MM to the rescue

Just when I thought I was going slightly batty…ok, I may be, but aren’t we all a little bit batty? And I thought I was doing something seriously wrong with the baby MM jumps in with his two cents worth.

Last week baby was sleeping so beautifully. 7 hours solid. She was the most perfect little floss we could ask for and then this week I’ve been going a bit around the twist. It’s just the last few days really. “Jade” hasn’t been sleeping well I’m up multiple times a night rather than once, she’s not been her usual little piggy self, we’ve had crying and fussing and a bit of a cranky baby. Not all the time, just enough to make me wonder what I’m doing wrong.

MM in his usual awesomeness reminds me I’m doing fine, babies are like that.

Still I wonder, until tonight….the amazing MM asks how old she is. Seems simple right. She is exactly 4 months today.
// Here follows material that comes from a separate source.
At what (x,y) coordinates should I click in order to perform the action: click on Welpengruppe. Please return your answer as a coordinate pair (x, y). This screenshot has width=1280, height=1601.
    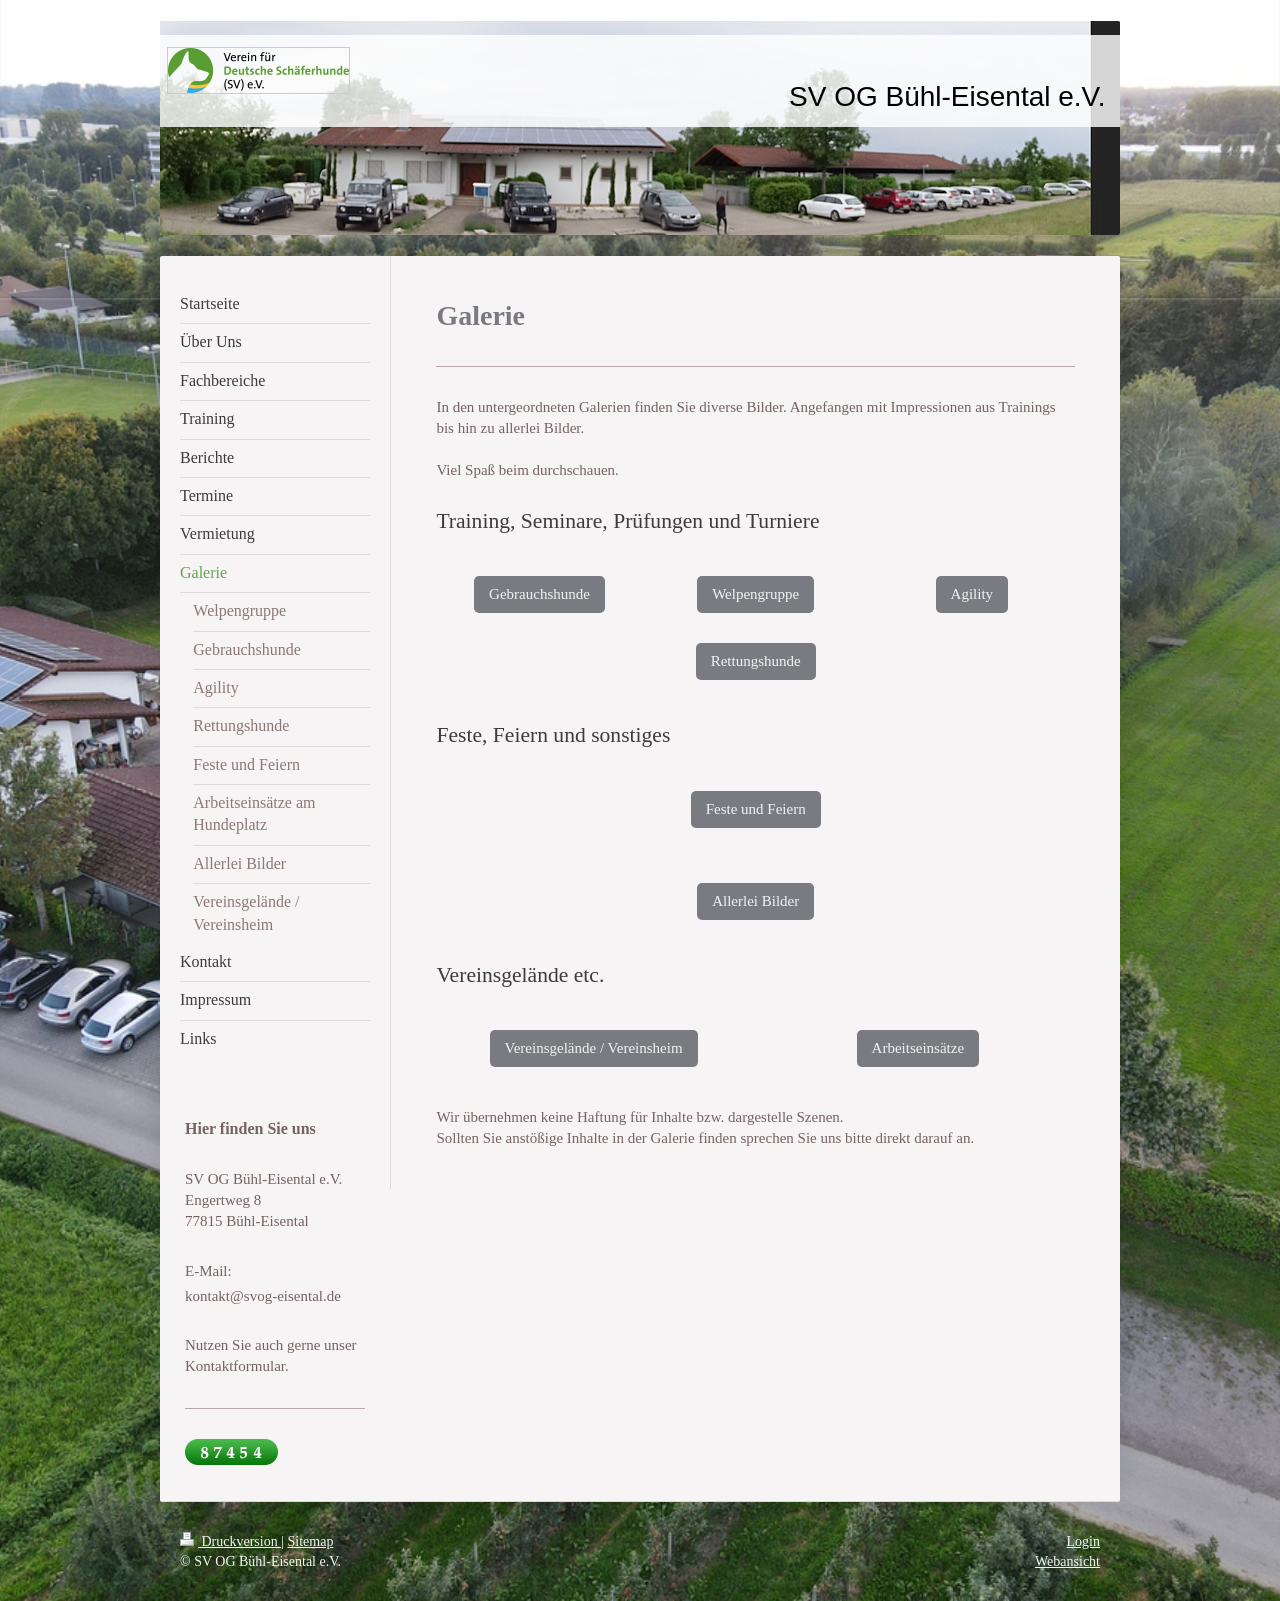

But in weeks, she’s 17. That’s the perfect age to have a “wonder week”. So off we go to our wonder week information and guess what?! Miss J ticks a lot of boxes. She’s trying and almost succeeding in putting things in her mouth, she’s better able to grasp her rattle and shake it around, stops during a feed when she’s done and push away, and is starting to respond more to her name. All things she should be doing at her age. There’s more and I guess we’ll look forward to seeing them soon.

Yah!! I’m not going mad.
I’m not doing something wrong.
Bubs is just having a big mental growth week. So much must be going on in her little head, no wonder she’s a bit cranky.

I can go to sleep knowing that when she wakes me up for the 5th or 6th time during the night, it’s going to pass and hopefully within the week we should have our beautiful sleeper back again.

MM, thank you so much for having the mental clarity to work this out. I must be so tired to not have seen that one for myself. What would I do without you? Thank you for supporting me and helping me in my tired delirium to see the light at the end of the tunnel.